═════ Data extracts ═════

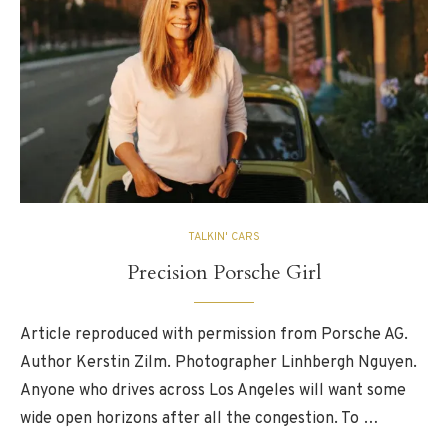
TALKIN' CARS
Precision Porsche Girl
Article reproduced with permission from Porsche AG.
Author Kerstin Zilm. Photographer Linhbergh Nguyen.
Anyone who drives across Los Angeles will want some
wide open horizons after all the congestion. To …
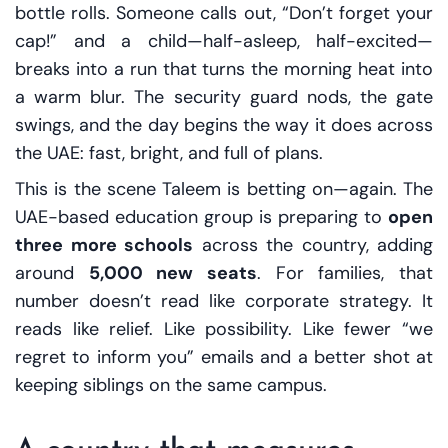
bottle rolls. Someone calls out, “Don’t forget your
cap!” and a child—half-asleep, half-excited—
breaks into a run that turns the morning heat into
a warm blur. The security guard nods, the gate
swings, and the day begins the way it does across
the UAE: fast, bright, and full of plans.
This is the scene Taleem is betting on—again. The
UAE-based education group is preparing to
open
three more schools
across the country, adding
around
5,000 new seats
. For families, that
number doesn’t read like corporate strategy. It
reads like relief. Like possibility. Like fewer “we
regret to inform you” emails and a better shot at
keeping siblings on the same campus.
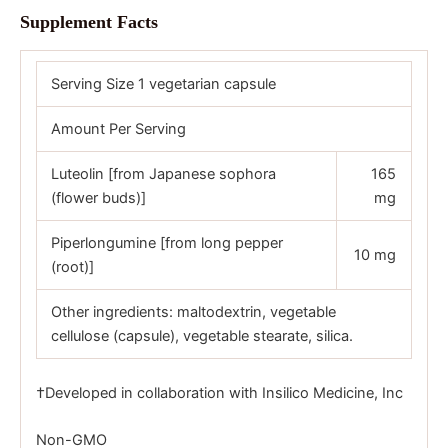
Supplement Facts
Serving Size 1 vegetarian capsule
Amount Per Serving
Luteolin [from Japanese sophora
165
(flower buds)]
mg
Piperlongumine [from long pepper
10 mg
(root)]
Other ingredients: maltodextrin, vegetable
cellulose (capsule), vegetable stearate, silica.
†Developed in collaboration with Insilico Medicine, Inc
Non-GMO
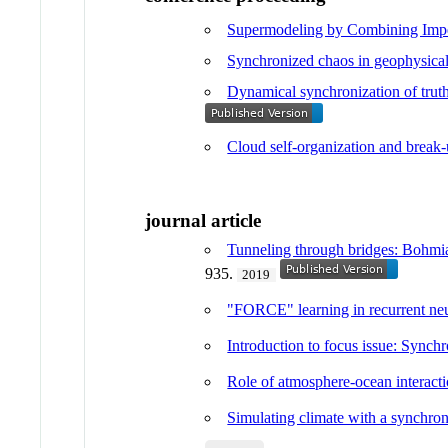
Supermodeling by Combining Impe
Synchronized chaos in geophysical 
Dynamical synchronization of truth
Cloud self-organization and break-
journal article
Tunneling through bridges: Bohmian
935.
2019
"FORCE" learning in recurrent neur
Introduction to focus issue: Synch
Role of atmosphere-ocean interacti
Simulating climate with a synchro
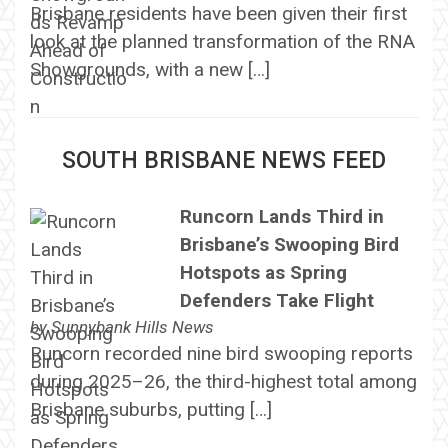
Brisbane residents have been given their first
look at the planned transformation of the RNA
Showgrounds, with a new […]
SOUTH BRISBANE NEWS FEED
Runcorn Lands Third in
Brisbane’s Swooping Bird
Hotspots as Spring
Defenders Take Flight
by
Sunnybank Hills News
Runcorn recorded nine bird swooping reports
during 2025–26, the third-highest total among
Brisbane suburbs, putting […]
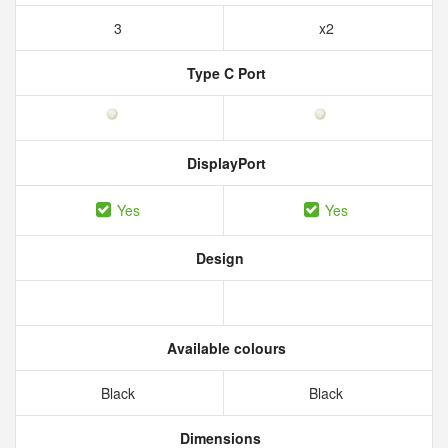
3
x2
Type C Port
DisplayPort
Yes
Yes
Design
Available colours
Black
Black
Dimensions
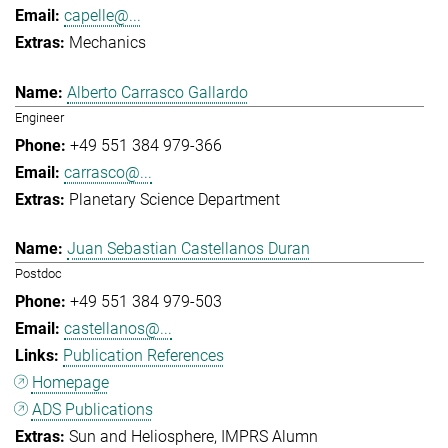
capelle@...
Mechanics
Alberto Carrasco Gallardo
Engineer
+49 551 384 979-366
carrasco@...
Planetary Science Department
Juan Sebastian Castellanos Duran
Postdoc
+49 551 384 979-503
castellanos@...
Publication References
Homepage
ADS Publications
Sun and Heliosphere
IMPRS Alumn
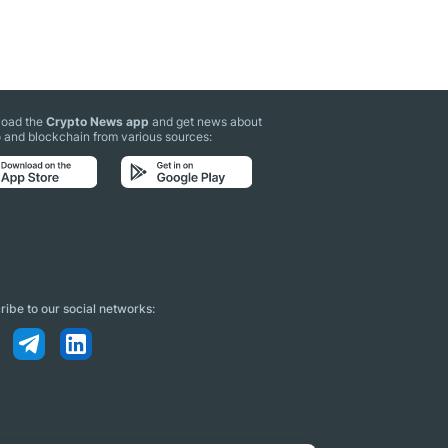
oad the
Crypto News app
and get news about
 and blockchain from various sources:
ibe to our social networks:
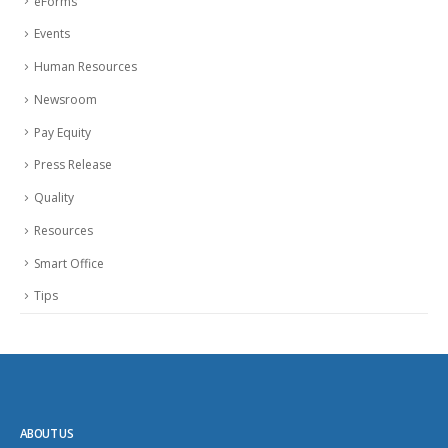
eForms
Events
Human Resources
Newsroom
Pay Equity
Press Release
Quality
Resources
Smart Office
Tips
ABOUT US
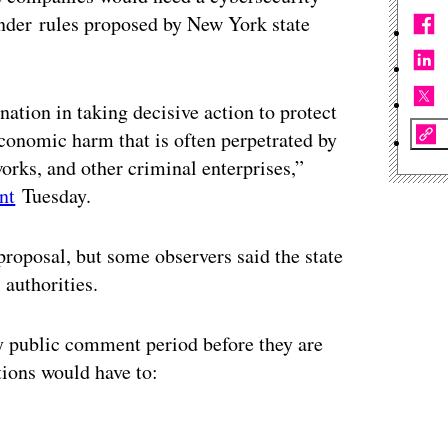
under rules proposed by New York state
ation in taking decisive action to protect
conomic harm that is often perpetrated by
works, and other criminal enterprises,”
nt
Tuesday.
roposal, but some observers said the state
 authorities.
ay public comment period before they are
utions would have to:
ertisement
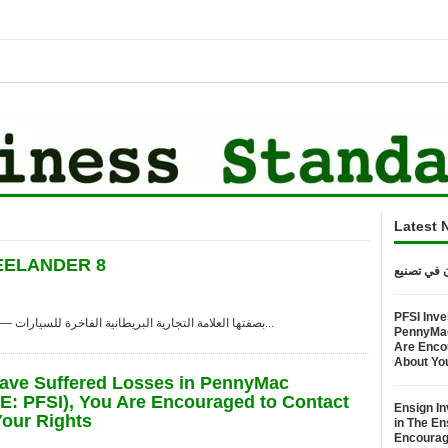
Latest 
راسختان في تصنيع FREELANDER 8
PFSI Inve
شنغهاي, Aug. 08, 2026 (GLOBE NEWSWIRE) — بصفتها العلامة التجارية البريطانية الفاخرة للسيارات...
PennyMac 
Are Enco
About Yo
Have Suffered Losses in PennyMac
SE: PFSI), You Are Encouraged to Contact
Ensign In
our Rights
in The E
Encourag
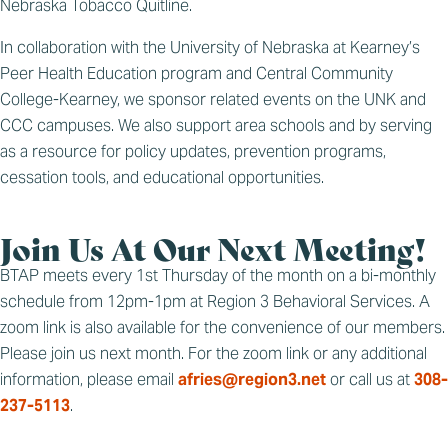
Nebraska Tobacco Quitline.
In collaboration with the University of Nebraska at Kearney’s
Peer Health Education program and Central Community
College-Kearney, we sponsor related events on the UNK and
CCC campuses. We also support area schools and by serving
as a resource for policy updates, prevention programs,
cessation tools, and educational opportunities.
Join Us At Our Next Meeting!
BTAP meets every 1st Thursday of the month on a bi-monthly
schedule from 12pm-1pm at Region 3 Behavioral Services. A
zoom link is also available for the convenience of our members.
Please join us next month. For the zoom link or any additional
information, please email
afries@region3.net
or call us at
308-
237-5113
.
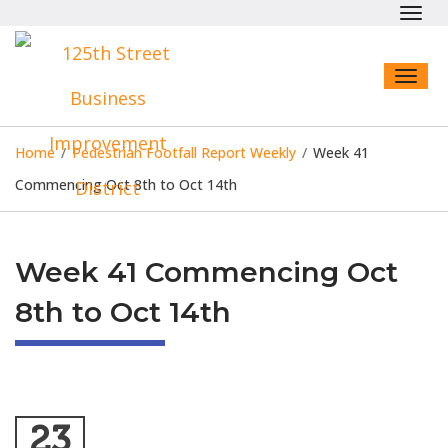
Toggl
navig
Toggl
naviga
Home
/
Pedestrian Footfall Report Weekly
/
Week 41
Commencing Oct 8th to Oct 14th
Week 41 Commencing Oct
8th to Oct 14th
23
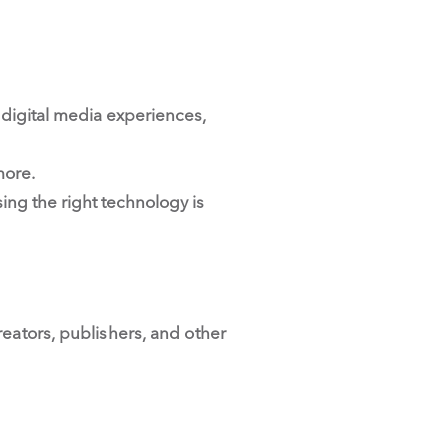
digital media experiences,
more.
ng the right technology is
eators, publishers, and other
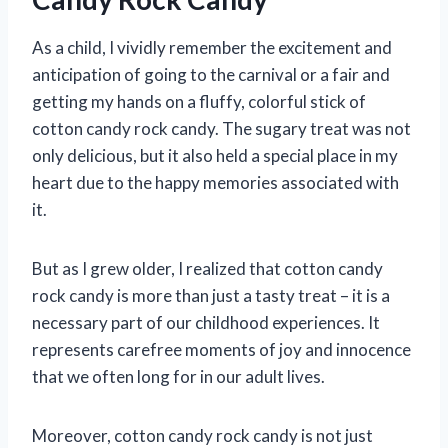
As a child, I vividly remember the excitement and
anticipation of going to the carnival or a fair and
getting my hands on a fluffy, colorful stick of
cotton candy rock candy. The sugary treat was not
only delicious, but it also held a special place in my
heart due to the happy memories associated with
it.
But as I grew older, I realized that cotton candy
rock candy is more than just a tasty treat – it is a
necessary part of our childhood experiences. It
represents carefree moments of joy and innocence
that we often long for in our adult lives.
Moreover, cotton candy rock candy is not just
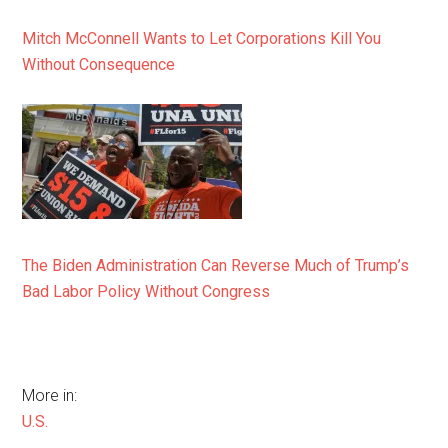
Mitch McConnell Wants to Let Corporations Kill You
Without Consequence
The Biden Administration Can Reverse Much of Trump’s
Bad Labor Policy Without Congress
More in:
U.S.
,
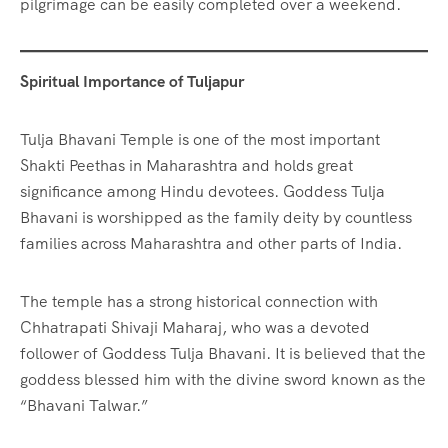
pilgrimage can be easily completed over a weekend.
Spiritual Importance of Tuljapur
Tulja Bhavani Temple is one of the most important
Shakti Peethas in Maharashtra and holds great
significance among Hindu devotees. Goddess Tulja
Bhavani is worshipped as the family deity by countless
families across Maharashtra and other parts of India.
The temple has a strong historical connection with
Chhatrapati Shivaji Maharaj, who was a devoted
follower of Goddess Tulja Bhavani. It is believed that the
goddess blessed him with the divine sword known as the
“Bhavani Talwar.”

═════

> Aim of the task: Going by the data above, the answer is exactly the lines from the one holding "reads like relief." to the one holding "Other ingredients: maltodextrin, vegetable", both kept, with the pictures left out.

> Result of the exercise:
reads like relief. Like possibility. Like fewer “we
regret to inform you” emails and a better shot at
keeping siblings on the same campus.
Supplement Facts
Serving Size 1 vegetarian capsule
Amount Per Serving
Luteolin [from Japanese sophora
165
(flower buds)]
mg
Piperlongumine [from long pepper
10 mg
(root)]
Other ingredients: maltodextrin, vegetable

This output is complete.